#### DESCRIPTION OF THE TASK
Through the last line of the entries, please copy every line exactly, starting with the one that contains "Екстрені маневри".

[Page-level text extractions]
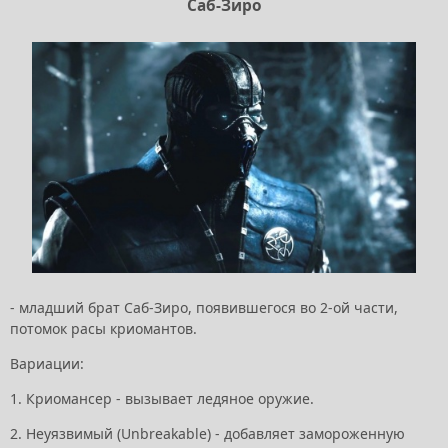
Саб-Зиро
- младший брат Саб-Зиро, появившегося во 2-ой части,
потомок расы криомантов.
Вариации:
1. Криомансер - вызывает ледяное оружие.
2. Неуязвимый (Unbreakable) - добавляет замороженную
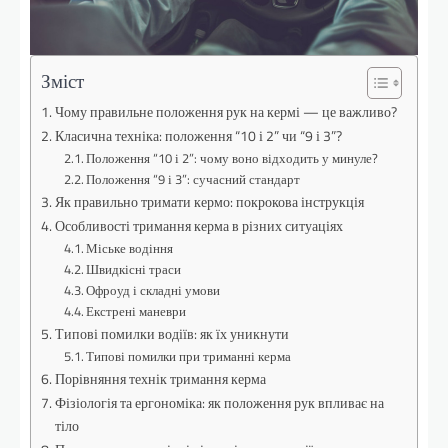
Зміст
Чому правильне положення рук на кермі — це важливо?
Класична техніка: положення “10 і 2” чи “9 і 3”?
Положення “10 і 2”: чому воно відходить у минуле?
Положення “9 і 3”: сучасний стандарт
Як правильно тримати кермо: покрокова інструкція
Особливості тримання керма в різних ситуаціях
Міське водіння
Швидкісні траси
Офроуд і складні умови
Екстрені маневри
Типові помилки водіїв: як їх уникнути
Типові помилки при триманні керма
Порівняння технік тримання керма
Фізіологія та ергономіка: як положення рук впливає на
тіло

#### TASK RESULT
Екстрені маневри
Типові помилки водіїв: як їх уникнути
Типові помилки при триманні керма
Порівняння технік тримання керма
Фізіологія та ергономіка: як положення рук впливає на
тіло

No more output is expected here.